How to complete this task:
An exact restatement of the data below, with the pictures removed, is the required answer.

Data supplied:
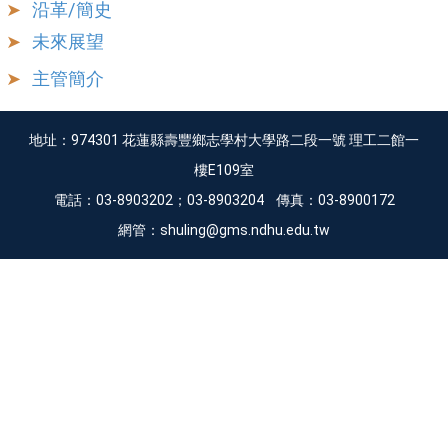
沿革/簡史
未來展望
主管簡介
地址：974301 花蓮縣壽豐鄉志學村大學路二段一號 理工二館一
樓E109室
電話：03-8903202；03-8903204 傳真：03-8900172
網管：shuling@gms.ndhu.edu.tw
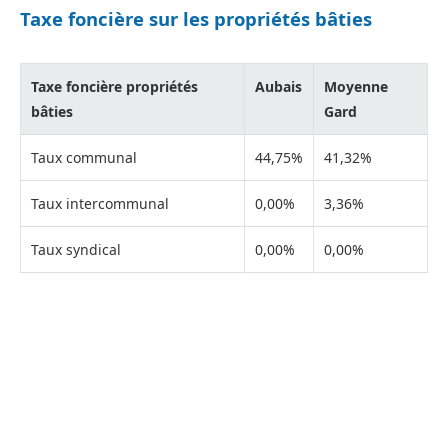
Taxe foncière sur les propriétés bâties
Taxe foncière propriétés
Aubais
Moyenne
bâties
Gard
Taux communal
44,75%
41,32%
Taux intercommunal
0,00%
3,36%
Taux syndical
0,00%
0,00%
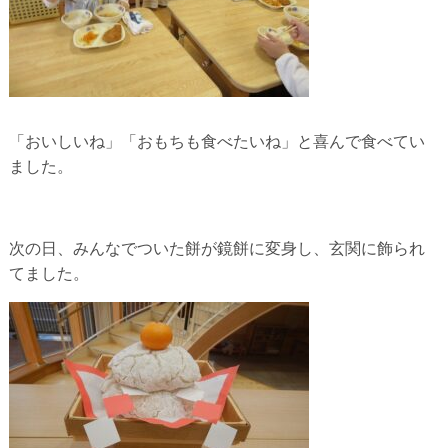
「おいしいね」「おもちも食べたいね」と喜んで食べてい
ました。
次の日、みんなでついた餅が鏡餅に変身し、玄関に飾られ
てました。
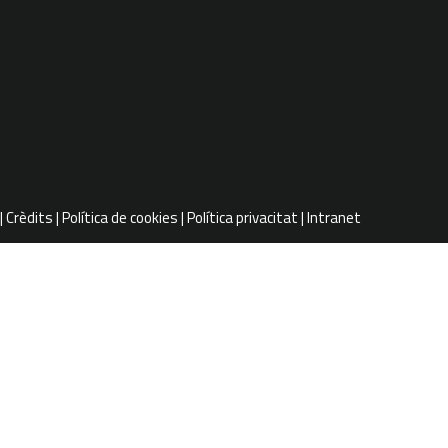
Crèdits
Política de cookies
Política privacitat
Intranet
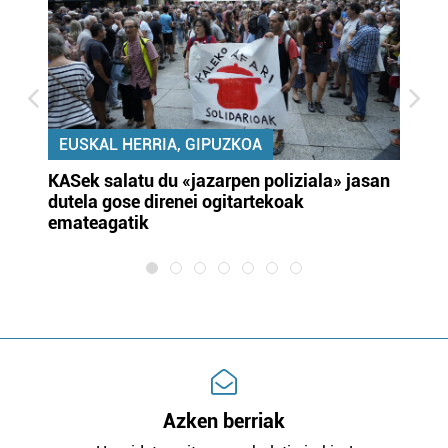
EUSKAL HERRIA, GIPUZKOA
KASek salatu du «jazarpen poliziala» jasan
Pa
dutela gose direnei ogitartekoak
da
emateagatik
«s
Azken berriak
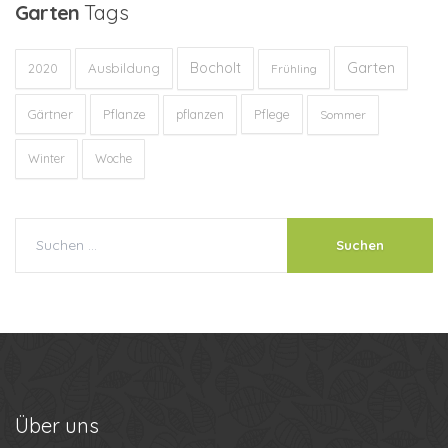
Garten
Tags
Garten
Bocholt
Ausbildung
2020
Frühling
Gärtner
Pflanze
Pflege
pflanzen
Sommer
Winter
Woche
Über
uns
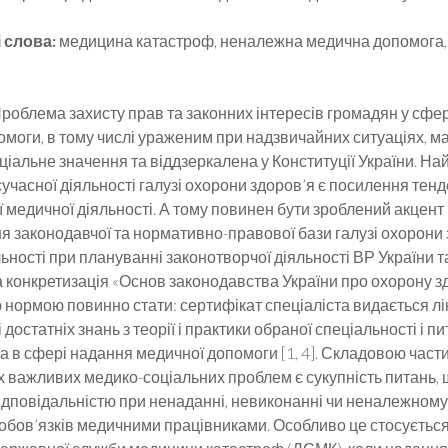
 слова:
медицина катастроф, неналежна медична допомога,
роблема захисту прав та законних інтересів громадян у сфе
омоги, в тому числі ураженим при надзвичайних ситуаціях, м
оціальне значення та віддзеркалена у Конституції України. 
учасної діяльності галузі охорони здоров’я є посилення тенд
 медичної діяльності. А тому повинен бути зроблений акцен
я законодавчої та нормативно-правової бази галузі охорони 
ьності при плануванні законотворчої діяльності ВР України т
а конкретизація «Основ законодавства України про охорону зд
нормою повинно стати: сертифікат спеціаліста видається лі
 достатніх знань з теорії і практики обраної спеціальності і п
а в сфері надання медичної допомоги [1, 4]. Складовою час
 важливих медико-соціальних проблем є сукупність питань, щ
дповідальністю при ненаданні, невиконанні чи неналежному
обов’язків медичними працівниками. Особливо це стосуєтьс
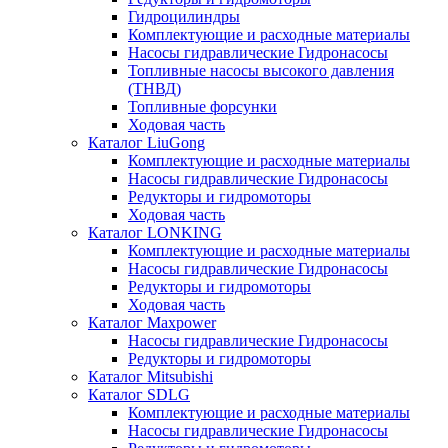
Гидроцилиндры
Комплектующие и расходные материалы
Насосы гидравлические Гидронасосы
Топливные насосы высокого давления
(ТНВД)
Топливные форсунки
Ходовая часть
Каталог LiuGong
Комплектующие и расходные материалы
Насосы гидравлические Гидронасосы
Редукторы и гидромоторы
Ходовая часть
Каталог LONKING
Комплектующие и расходные материалы
Насосы гидравлические Гидронасосы
Редукторы и гидромоторы
Ходовая часть
Каталог Maxpower
Насосы гидравлические Гидронасосы
Редукторы и гидромоторы
Каталог Mitsubishi
Каталог SDLG
Комплектующие и расходные материалы
Насосы гидравлические Гидронасосы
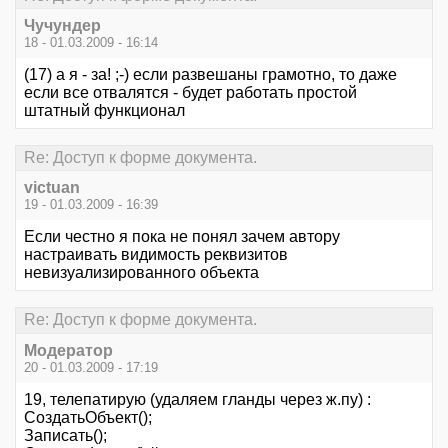
Чучундер
18 - 01.03.2009 - 16:14
(17) а я - за! ;-) если развешаны грамотно, то даже
если все отвалятся - будет работать простой
штатный функционал
Re: Доступ к форме документа.
victuan
19 - 01.03.2009 - 16:39
Если честно я пока не понял зачем автору
настраивать видимость реквизитов
невизуализированного объекта
Re: Доступ к форме документа.
Мoдератoр
20 - 01.03.2009 - 17:19
19, телепатирую (удаляем гланды через ж.пу) :
СоздатьОбъект();
Записать();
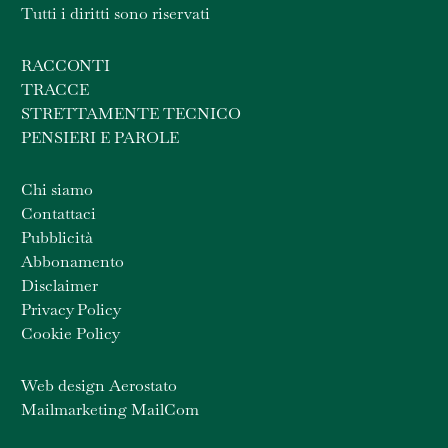
Tutti i diritti sono riservati
RACCONTI
TRACCE
STRETTAMENTE TECNICO
PENSIERI E PAROLE
Chi siamo
Contattaci
Pubblicità
Abbonamento
Disclaimer
Privacy Policy
Cookie Policy
Web design Aerostato
Mailmarketing MailCom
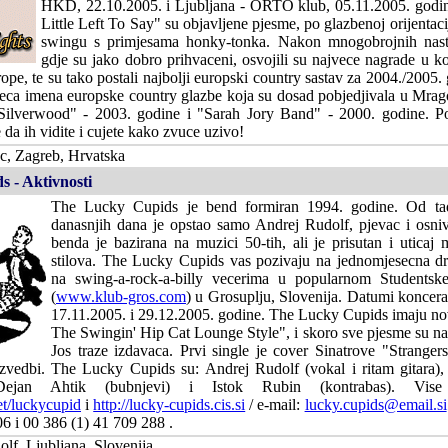
HKD, 22.10.2005. i Ljubljana - ORTO klub, 05.11.2005. godi
Little Left To Say" su objavljene pjesme, po glazbenoj orijentaci
swingu s primjesama honky-tonka. Nakon mnogobrojnih nas
gdje su jako dobro prihvaceni, osvojili su najvece nagrade u k
rope, te su tako postali najbolji europski country sastav za 2004./2005.
veca imena europske country glazbe koja su dosad pobjedjivala u Mrag
Silverwood" - 2003. godine i "Sarah Jory Band" - 2000. godine. P
da ih vidite i cujete kako zvuce uzivo!
, Zagreb, Hrvatska
 - Aktivnosti
The Lucky Cupids je bend formiran 1994. godine. Od ta
danasnjih dana je opstao samo Andrej Rudolf, pjevac i osn
benda je bazirana na muzici 50-tih, ali je prisutan i uticaj
stilova. The Lucky Cupids vas pozivaju na jednomjesecna dr
na swing-a-rock-a-billy vecerima u popularnom Studen
(
www.klub-gros.com
) u Grosuplju, Slovenija. Datumi koncera
17.11.2005. i 29.12.2005. godine. The Lucky Cupids imaju no
The Swingin' Hip Cat Lounge Style", i skoro sve pjesme su na
Jos traze izdavaca. Prvi single je cover Sinatrove "Stranger
izvedbi. The Lucky Cupids su: Andrej Rudolf (vokal i ritam gitara),
 Dejan Ahtik (bubnjevi) i Istok Rubin (kontrabas). Vi
net/luckycupid
i
http://lucky-cupids.cis.si
/ e-mail:
lucky.cupids@email.si
6 i 00 386 (1) 41 709 288 .
lf, Ljubljana, Slovenija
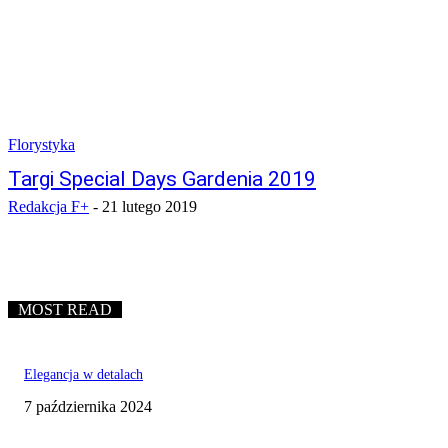
Florystyka
Targi Special Days Gardenia 2019
Redakcja F+
-
21 lutego 2019
MOST READ
Elegancja w detalach
7 października 2024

Reply:
沿革/簡史
未來展望
主管簡介
地址：974301 花蓮縣壽豐鄉志學村大學路二段一號 理工二館一
樓E109室
電話：03-8903202；03-8903204 傳真：03-8900172
網管：shuling@gms.ndhu.edu.tw
Taxe foncière sur les propriétés bâties
Taxe foncière propriétés
Aubais
Moyenne
bâties
Gard
Taux communal
44,75%
41,32%
Taux intercommunal
0,00%
3,36%
Taux syndical
0,00%
0,00%
「おいしいね」「おもちも食べたいね」と喜んで食べてい
ました。
次の日、みんなでついた餅が鏡餅に変身し、玄関に飾られ
てました。
Crèdits
Política de cookies
Política privacitat
Intranet
EUSKAL HERRIA, GIPUZKOA
KASek salatu du «jazarpen poliziala» jasan
Pa
dutela gose direnei ogitartekoak
da
emateagatik
«s
Azken berriak
Garten
Tags
Garten
Bocholt
Ausbildung
2020
Frühling
Gärtner
Pflanze
Pflege
pflanzen
Sommer
Winter
Woche
Über
uns
 слова:
медицина катастроф, неналежна медична допомога,
роблема захисту прав та законних інтересів громадян у сфе
омоги, в тому числі ураженим при надзвичайних ситуаціях, м
оціальне значення та віддзеркалена у Конституції України. 
учасної діяльності галузі охорони здоров’я є посилення тенд
 медичної діяльності. А тому повинен бути зроблений акцен
я законодавчої та нормативно-правової бази галузі охорони 
ьності при плануванні законотворчої діяльності ВР України т
а конкретизація «Основ законодавства України про охорону зд
нормою повинно стати: сертифікат спеціаліста видається лі
 достатніх знань з теорії і практики обраної спеціальності і п
а в сфері надання медичної допомоги [1, 4]. Складовою час
 важливих медико-соціальних проблем є сукупність питань, щ
дповідальністю при ненаданні, невиконанні чи неналежному
обов’язків медичними працівниками. Особливо це стосуєтьс
Гидроцилиндры
Комплектующие и расходные материалы
Насосы гидравлические Гидронасосы
Топливные насосы высокого давления
(ТНВД)
Топливные форсунки
Ходовая часть
Каталог LiuGong
Комплектующие и расходные материалы
Насосы гидравлические Гидронасосы
Редукторы и гидромоторы
Ходовая часть
Каталог LONKING
Комплектующие и расходные материалы
Насосы гидравлические Гидронасосы
Редукторы и гидромоторы
Ходовая часть
Каталог Maxpower
Насосы гидравлические Гидронасосы
Редукторы и гидромоторы
Каталог Mitsubishi
Каталог SDLG
Комплектующие и расходные материалы
Насосы гидравлические Гидронасосы
Чучундер
18 - 01.03.2009 - 16:14
(17) а я - за! ;-) если развешаны грамотно, то даже
если все отвалятся - будет работать простой
штатный функционал
Re: Доступ к форме документа.
victuan
19 - 01.03.2009 - 16:39
Если честно я пока не понял зачем автору
настраивать видимость реквизитов
невизуализированного объекта
Re: Доступ к форме документа.
Мoдератoр
20 - 01.03.2009 - 17:19
19, телепатирую (удаляем гланды через ж.пу) :
СоздатьОбъект();
Записать();
Tutti i diritti sono riservati
RACCONTI
TRACCE
STRETTAMENTE TECNICO
PENSIERI E PAROLE
Chi siamo
Contattaci
Pubblicità
Abbonamento
Disclaimer
Privacy Policy
Cookie Policy
Web design Aerostato
Mailmarketing MailCom
HKD, 22.10.2005. i Ljubljana - ORTO klub, 05.11.2005. godi
Little Left To Say" su objavljene pjesme, po glazbenoj orijentaci
swingu s primjesama honky-tonka. Nakon mnogobrojnih nas
gdje su jako dobro prihvaceni, osvojili su najvece nagrade u k
rope, te su tako postali najbolji europski country sastav za 2004./2005.
veca imena europske country glazbe koja su dosad pobjedjivala u Mrag
Silverwood" - 2003. godine i "Sarah Jory Band" - 2000. godine. P
da ih vidite i cujete kako zvuce uzivo!
, Zagreb, Hrvatska
 - Aktivnosti
The Lucky Cupids je bend formiran 1994. godine. Od ta
danasnjih dana je opstao samo Andrej Rudolf, pjevac i osn
benda je bazirana na muzici 50-tih, ali je prisutan i uticaj
stilova. The Lucky Cupids vas pozivaju na jednomjesecna dr
na swing-a-rock-a-billy vecerima u popularnom Studen
(
www.klub-gros.com
) u Grosuplju, Slovenija. Datumi koncera
17.11.2005. i 29.12.2005. godine. The Lucky Cupids imaju no
The Swingin' Hip Cat Lounge Style", i skoro sve pjesme su na
Jos traze izdavaca. Prvi single je cover Sinatrove "Stranger
izvedbi. The Lucky Cupids su: Andrej Rudolf (vokal i ritam gitara),
 Dejan Ahtik (bubnjevi) i Istok Rubin (kontrabas). Vi
net/luckycupid
i
http://lucky-cupids.cis.si
/ e-mail:
lucky.cupids@email.si
6 i 00 386 (1) 41 709 288 .
lf, Ljubljana, Slovenija
Florystyka
Targi Special Days Gardenia 2019
Redakcja F+
-
21 lutego 2019
MOST READ
Elegancja w detalach
7 października 2024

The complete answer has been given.